Harriet Jacobs was born into slavery in North Carolina in 1813. She managed to free her two children, remain hidden in her own town for seven years (while a vicious owner relentlessly hunted her), escape to the free states, avoid capture after the Fugitive Slave Act was passed in 1850, make a living, start a school after the Civil War, and somewhere in there, to write a remarkable memoir. “Incidents in the Life of a Slave Girl” tells the chilling and inspiring account of her life. Here is an excerpt:
Pity me, and pardon me, O virtuous reader! You never knew what it is to be a slave; to be entirely unprotected by law or custom; to have the laws reduce you to the condition of chattel, entirely subject to the will of another. You never exhausted your ingenuity in avoiding the snares, and eluding the power of a hated tyrant; you never shuddered at the sound of his footsteps, and trembled within the hearing of his voice.
Ms. Jacobs was initially owned by a woman who promised to free her. As often happened, however, the promise was not made good, and Ms. Jacobs passed through the estate of her mistress to the testator’s three year old niece. The niece’s father was a lecher and harassed and pursued Harriet, until in a desperate bid for safety, she allied herself with a white neighbor. At 16, Ms. Jacobs bore that neighbor, Samuel Tredwell Sawyer, the first of their two children. He would go on to become a U.S. Congressman.
Afraid that her children would be sold and sent away, or shipped off to a distant relative of her tormentor, Jacobs ran away, hoping that Sawyer would buy them. Through an agent, Sawyer did, though he did not free them as she had hoped. Jacobs hid in a garage and then the teeny garrison of her grandmother’s home for a total of seven years. She survived horrible cold and heat, invasive stinging bugs, and near loss of the use of her limbs from being cramped for so long. How she managed to survive defies understanding. Like many bondwomen with children, her concern and longing for those children seem instrumental in keeping her alive.
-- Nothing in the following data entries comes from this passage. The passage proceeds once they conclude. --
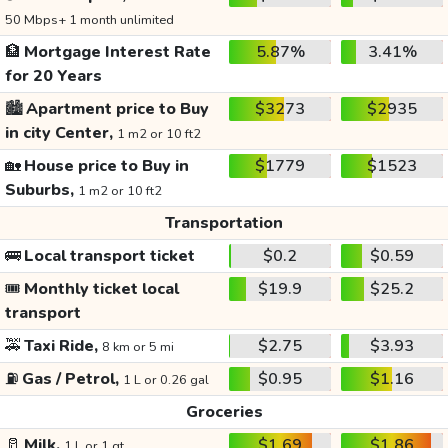
50 Mbps+ 1 month unlimited
🏦
Mortgage Interest Rate
5.87%
3.41%
for 20 Years
🏙️
Apartment price to Buy
$3273
$2935
in city Center,
1 m2 or 10 ft2
🏡
House price to Buy in
$1779
$1523
Suburbs,
1 m2 or 10 ft2
Transportation
🚌
Local transport ticket
$0.2
$0.59
🎟️
Monthly ticket local
$19.9
$25.2
transport
🚕
Taxi Ride,
$2.75
$3.93
8 km or 5 mi
⛽
Gas / Petrol,
$0.95
$1.16
1 L or 0.26 gal
Groceries
🥛
Milk,
$1.69
$1.86
1 L or 1 qt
How she escapes, manages to arrange for the freeing of her children, and her encounters in the north are fascinating and important pieces of American history. This slave narrative is provocative, well-written, and horrifying.
Annette Gordon-Reed’s book on the Hemingses has been a great companion text to “Incidents”, particularly on the topic of the kinds of calculations and risks a bondwoman might make in allying herself with a powerful white man (in that case, Thomas Jefferson and Sally Hemings).
Just as I was finishing the memoir, I learned that Harriet Jacobs was buried in nearby Cambridge, Mass., in the Mt. Auburn Cemetery. Two weeks ago, K and I went to pay our respects. It was the only stone we saw that day with visible tokens of respect carefully placed on its upper edge. Three stones and a penny. Having forgotten to cut the irises that I meant to bring from my garden, I laid another coin above her name.
* The book spells ‘Harriet’ with one ‘t’. Obviously, her gravestone spells her name with two.